DEMOKOS. – Œil de veau est un peu mieux… Mais tu vois comme tu patauges, Pâris? Cherche donc ce qui peut m’atteindre. Quels sont mes défauts, à ton avis?
PÂRIS. – Tu es lâche, ton haleine est fétide, et tu n’as aucun talent.
DEMOKOS. – Tu veux une gifle?
PÂRIS. – Ce que j’en dis, c’est pour te faire plaisir.
LA PETITE POLYXÈNE. – Pourquoi gronde-t-on l’oncle Demokos, maman?
HÉCUBE. – Parce que c’est un serin, chérie!
DEMOKOS. – Vous dites, Hécube?
HÉCUBE. – Je dis que tu es un serin, Demokos. Je dis que si les serins avaient la bêtise, la prétention, la laideur et la puanteur des vautours, tu serais un serin.
DEMOKOS. – Tiens, Pâris! Ta mère est plus forte que toi. Prends modèle. Une heure d’exercice par jour et par soldat, et Hécube nous donne la supériorité en épithètes. Et pour le chant de la guerre, je ne sais pas non plus s’il n’y aurait pas avantage à le lui confier…
HÉCUBE. – Si tu veux. Mais je ne dirais pas qu’elle ressemble à Hélène.
DEMOKOS. – Elle ressemble à quoi, d’après toi?
HÉCUBE. – Je te le dirai quand la porte sera fermée.
SCÈNE CINQUIÈME
LES MÊMES, PRIAM, HECTOR, puis ANDROMAQUE, puis HÉLÈNE.
Pendant la fermeture des portes, Andromaque prend à part la petite Polyxène, et lui confie une commission ou un secret.
HECTOR. – Elle va l’être.
DEMOKOS. – Un moment, Hector!
HECTOR. – La cérémonie n’est pas prête?
HÉCUBE. – Si. Les gonds nagent dans l’huile d’olive.
HECTOR. – Alors?
PRIAM. – Ce que nos amis veulent dire, Hector, c’est que la guerre aussi est prête. Réfléchis bien. Ils n’ont pas tort. Si tu fermes cette porte, il va peut-être falloir la rouvrir dans une minute.
HÉCUBE. – Une minute de paix, c’est bon à prendre.
HECTOR. – Mon père, tu dois pourtant savoir ce que signifie la paix pour des hommes qui depuis des mois se battent. C’est toucher enfin le fond pour ceux qui se noient ou s’enlisent. Laisse-nous prendre pied sur le moindre carré de paix, effleurer la paix une minute, fût-ce de l’orteil!
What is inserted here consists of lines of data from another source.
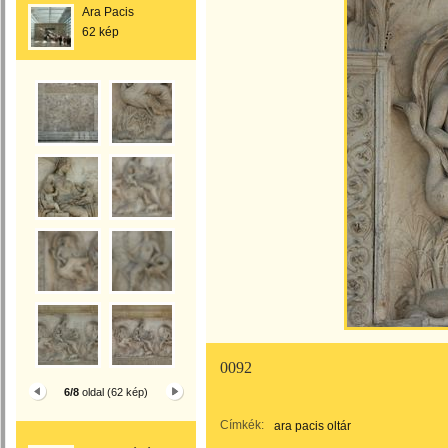
Ara Pacis
62 kép
0092
6/8
oldal (62 kép)
Címkék:
ara pacis oltár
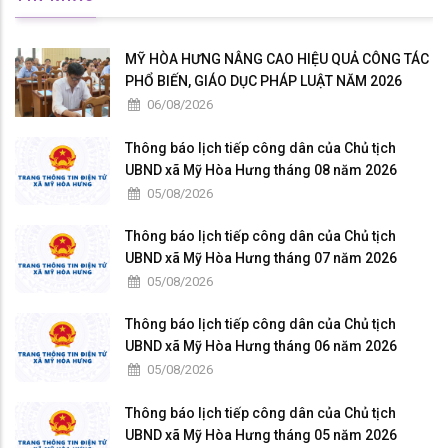
MỸ HÒA HƯNG NÂNG CAO HIỆU QUẢ CÔNG TÁC
PHỔ BIẾN, GIÁO DỤC PHÁP LUẬT NĂM 2026
06/08/2026
Thông báo lịch tiếp công dân của Chủ tịch
UBND xã Mỹ Hòa Hưng tháng 08 năm 2026
05/08/2026
Thông báo lịch tiếp công dân của Chủ tịch
UBND xã Mỹ Hòa Hưng tháng 07 năm 2026
05/08/2026
Thông báo lịch tiếp công dân của Chủ tịch
UBND xã Mỹ Hòa Hưng tháng 06 năm 2026
05/08/2026
Thông báo lịch tiếp công dân của Chủ tịch
UBND xã Mỹ Hòa Hưng tháng 05 năm 2026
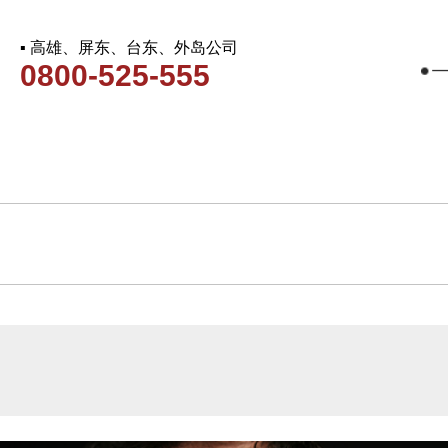
▪ 高雄、屏东、台东、外岛公司
0800-525-555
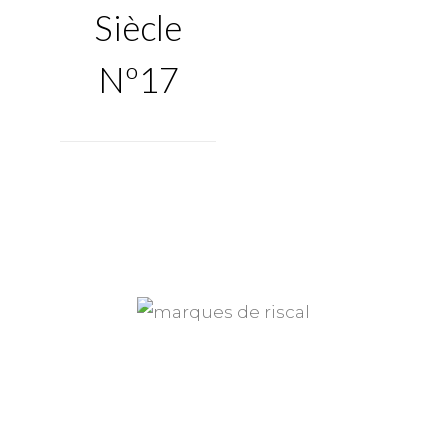
Siècle
Nº17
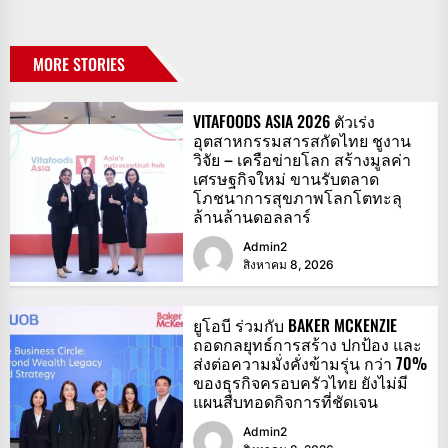
MORE STORIES
VITAFOODS ASIA 2026 ตัวเร่ง
อุตสาหกรรมสารสกัดไทย ชูงาน
วิจัย – เครือข่ายโลก สร้างมูลค่า
เศรษฐกิจใหม่ ขานรับตลาด
โภชนาการสุขภาพโลกโตทะลุ
ล้านล้านดอลลาร์
Admin2
สิงหาคม 8, 2026
ยูโอบี ร่วมกับ BAKER MCKENZIE
ถอดกลยุทธ์การสร้าง ปกป้อง และ
ส่งต่อความมั่งคั่งข้ามรุ่น กว่า 70%
ของธุรกิจครอบครัวไทย ยังไม่มี
แผนสืบทอดกิจการที่ชัดเจน
Admin2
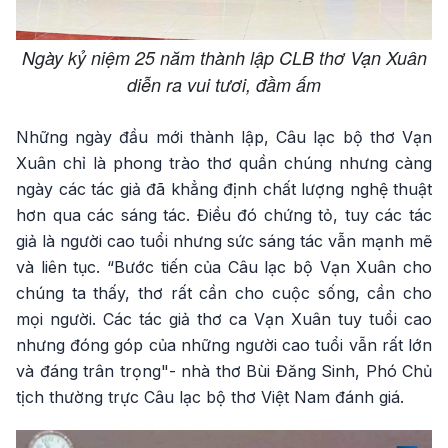
Ngày kỷ niệm 25 năm thành lập CLB thơ Vạn Xuân
diễn ra vui tươi, đầm ấm
Những ngày đầu mới thành lập, Câu lạc bộ thơ Vạn
Xuân chỉ là phong trào thơ quần chúng nhưng càng
ngày các tác giả đã khẳng định chất lượng nghệ thuật
hơn qua các sáng tác. Điều đó chứng tỏ, tuy các tác
giả là người cao tuổi nhưng sức sáng tác vẫn mạnh mẽ
và liên tục. “Bước tiến của Câu lạc bộ Vạn Xuân cho
chúng ta thấy, thơ rất cần cho cuộc sống, cần cho
mọi người. Các tác giả thơ ca Vạn Xuân tuy tuổi cao
nhưng đóng góp của những người cao tuổi vẫn rất lớn
và đáng trân trọng"- nhà thơ Bùi Đăng Sinh, Phó Chủ
tịch thường trực Câu lạc bộ thơ Việt Nam đánh giá.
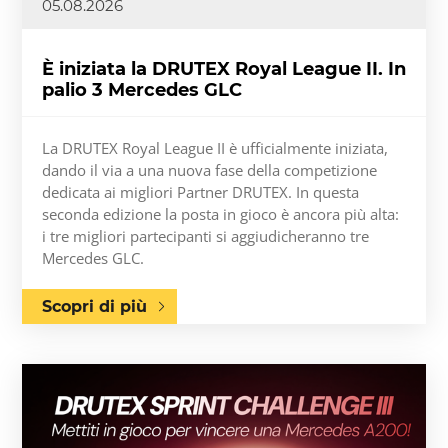
05.08.2026
È iniziata la DRUTEX Royal League II. In
palio 3 Mercedes GLC
La DRUTEX Royal League II è ufficialmente iniziata,
dando il via a una nuova fase della competizione
dedicata ai migliori Partner DRUTEX. In questa
seconda edizione la posta in gioco è ancora più alta:
i tre migliori partecipanti si aggiudicheranno tre
Mercedes GLC.
Scopri di più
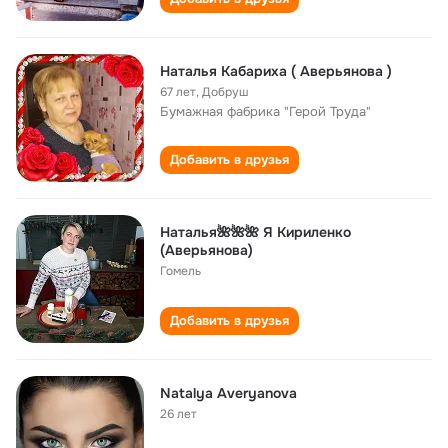
Наталья Кабариха ( Аверьянова )
67 лет
,
Добруш
Бумажная фабрика "Герой Труда"
Добавить в друзья
Наталья🌺🌺🌺 Я Кириленко
(Аверьянова)
Гомель
Добавить в друзья
Natalya Averyanova
26 лет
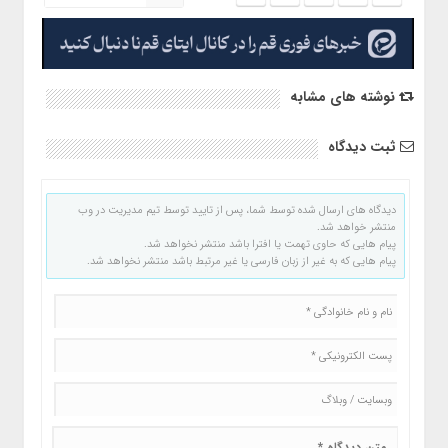
نوشته های مشابه
ثبت دیدگاه
دیدگاه های ارسال شده توسط شما، پس از تایید توسط تیم مدیریت در وب
منتشر خواهد شد.
پیام هایی که حاوی تهمت یا افترا باشد منتشر نخواهد شد.
پیام هایی که به غیر از زبان فارسی یا غیر مرتبط باشد منتشر نخواهد شد.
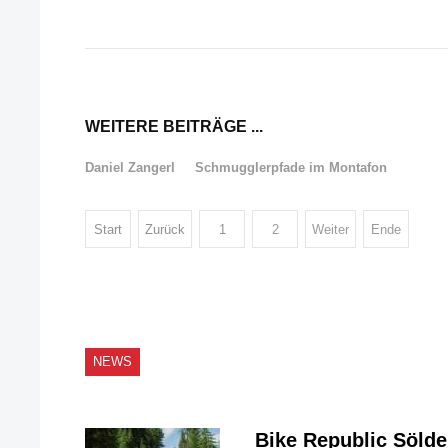
WEITERE BEITRÄGE ...
Daniel Zangerl
Schmugglerpfade im Montafon
Start
Zurück
1
2
Weiter
Ende
NEWS
Bike Republic Söld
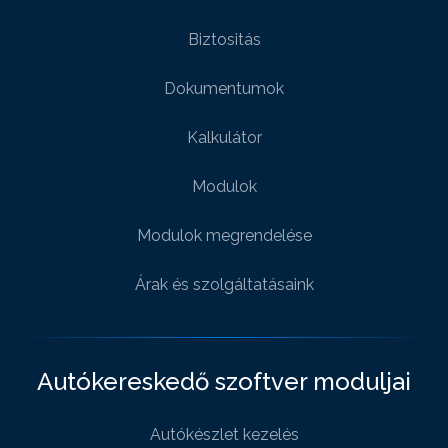
Biztositás
Dokumentumok
Kalkulátor
Modulok
Modulok megrendelése
Árak és szolgáltatásaink
Autókereskedő szoftver moduljai
Autókészlet kezelés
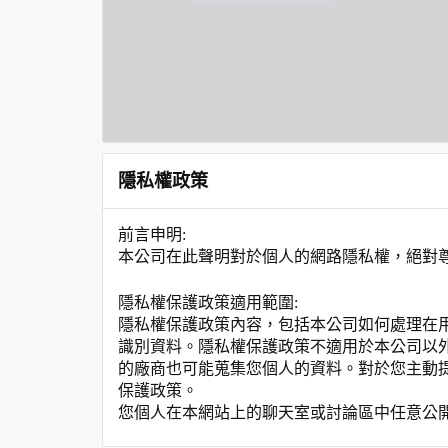
隱私權政策
前言申明:
本公司在此聲明對於個人的網路隱私權，絕對
隱私權保護政策適用範圍:
隱私權保護政策內容，包括本公司如何處理在
識別資料。隱私權保護政策不適用於本公司以
的廠商也可能蒐集您個人的資料。對於您主動
保護政策。
您個人在本網站上的聊天室或討論區中任意公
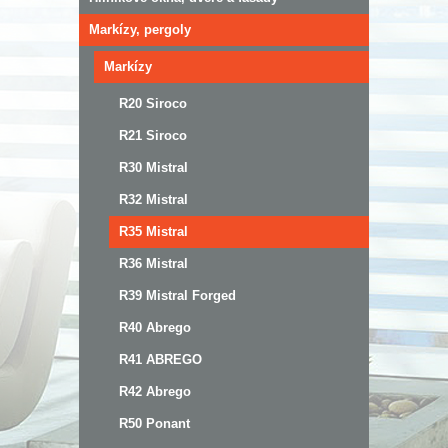
Markízy, pergoly
Markízy
R20 Siroco
R21 Siroco
R30 Mistral
R32 Mistral
R35 Mistral
R36 Mistral
R39 Mistral Forged
R40 Abrego
R41 ABREGO
R42 Abrego
R50 Ponant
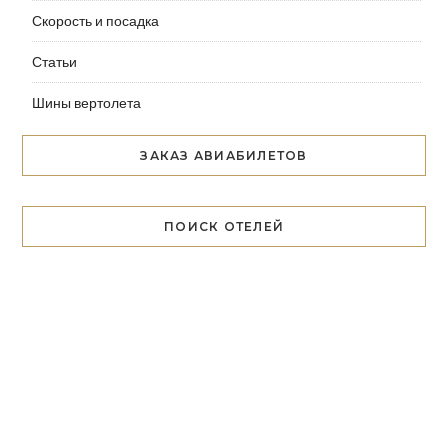
Скорость и посадка
Статьи
Шины вертолета
ЗАКАЗ АВИАБИЛЕТОВ
ПОИСК ОТЕЛЕЙ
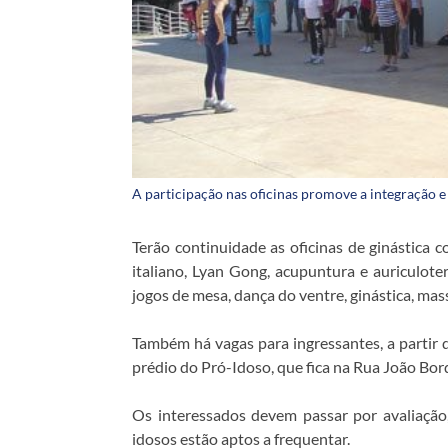
A participação nas oficinas promove a integração e 
Terão continuidade as oficinas de ginástica c
italiano, Lyan Gong, acupuntura e auriculotera
jogos de mesa, dança do ventre, ginástica, mass
Também há vagas para ingressantes, a partir 
prédio do Pró-Idoso, que fica na Rua João Bord
Os interessados devem passar por avaliação, 
idosos estão aptos a frequentar.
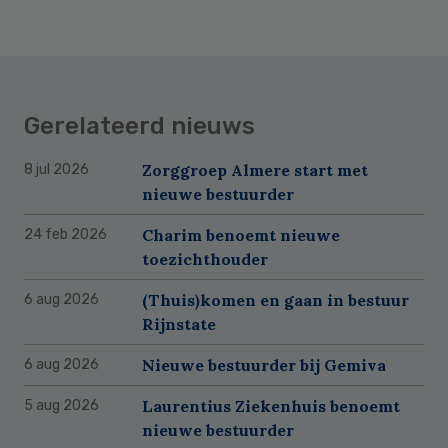
Gerelateerd nieuws
Zorggroep Almere start met
8 jul 2026
nieuwe bestuurder
Charim benoemt nieuwe
24 feb 2026
toezichthouder
(Thuis)komen en gaan in bestuur
6 aug 2026
Rijnstate
Nieuwe bestuurder bij Gemiva
6 aug 2026
Laurentius Ziekenhuis benoemt
5 aug 2026
nieuwe bestuurder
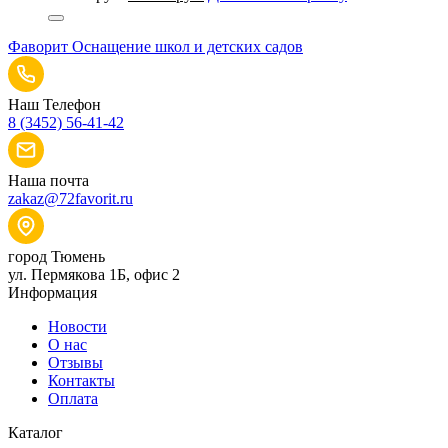
цена
цена:
составляла
28
Фаворит
Оснащение школ и детских садов
28
000 руб..
280 руб..
Наш Телефон
8 (3452) 56-41-42
Наша почта
zakaz@72favorit.ru
город Тюмень
ул. Пермякова 1Б, офис 2
Информация
Новости
О нас
Отзывы
Контакты
Оплата
Каталог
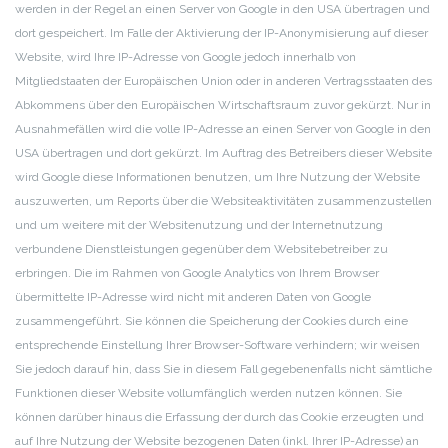
werden in der Regel an einen Server von Google in den USA übertragen und
dort gespeichert. Im Falle der Aktivierung der IP-Anonymisierung auf dieser
Website, wird Ihre IP-Adresse von Google jedoch innerhalb von
Mitgliedstaaten der Europäischen Union oder in anderen Vertragsstaaten des
Abkommens über den Europäischen Wirtschaftsraum zuvor gekürzt. Nur in
Ausnahmefällen wird die volle IP-Adresse an einen Server von Google in den
USA übertragen und dort gekürzt. Im Auftrag des Betreibers dieser Website
wird Google diese Informationen benutzen, um Ihre Nutzung der Website
auszuwerten, um Reports über die Websiteaktivitäten zusammenzustellen
und um weitere mit der Websitenutzung und der Internetnutzung
verbundene Dienstleistungen gegenüber dem Websitebetreiber zu
erbringen. Die im Rahmen von Google Analytics von Ihrem Browser
übermittelte IP-Adresse wird nicht mit anderen Daten von Google
zusammengeführt. Sie können die Speicherung der Cookies durch eine
entsprechende Einstellung Ihrer Browser-Software verhindern; wir weisen
Sie jedoch darauf hin, dass Sie in diesem Fall gegebenenfalls nicht sämtliche
Funktionen dieser Website vollumfänglich werden nutzen können. Sie
können darüber hinaus die Erfassung der durch das Cookie erzeugten und
auf Ihre Nutzung der Website bezogenen Daten (inkl. Ihrer IP-Adresse) an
PRIAM. – Hector, songe que jeter aujourd’hui la paix dans la ville est aussi coupable que d’y jeter un poison. Tu vas y détendre le cuir et le fer. Tu vas frapper avec le mot paix la monnaie courante des souvenirs, des affections, des espoirs. Les soldats vont se précipiter pour acheter le pain de paix, boire le vin de paix, étreindre la femme de paix, et dans une heure tu les remettras face à la guerre.
HECTOR. – La guerre n’aura pas lieu!
On entend des clameurs du côté du port.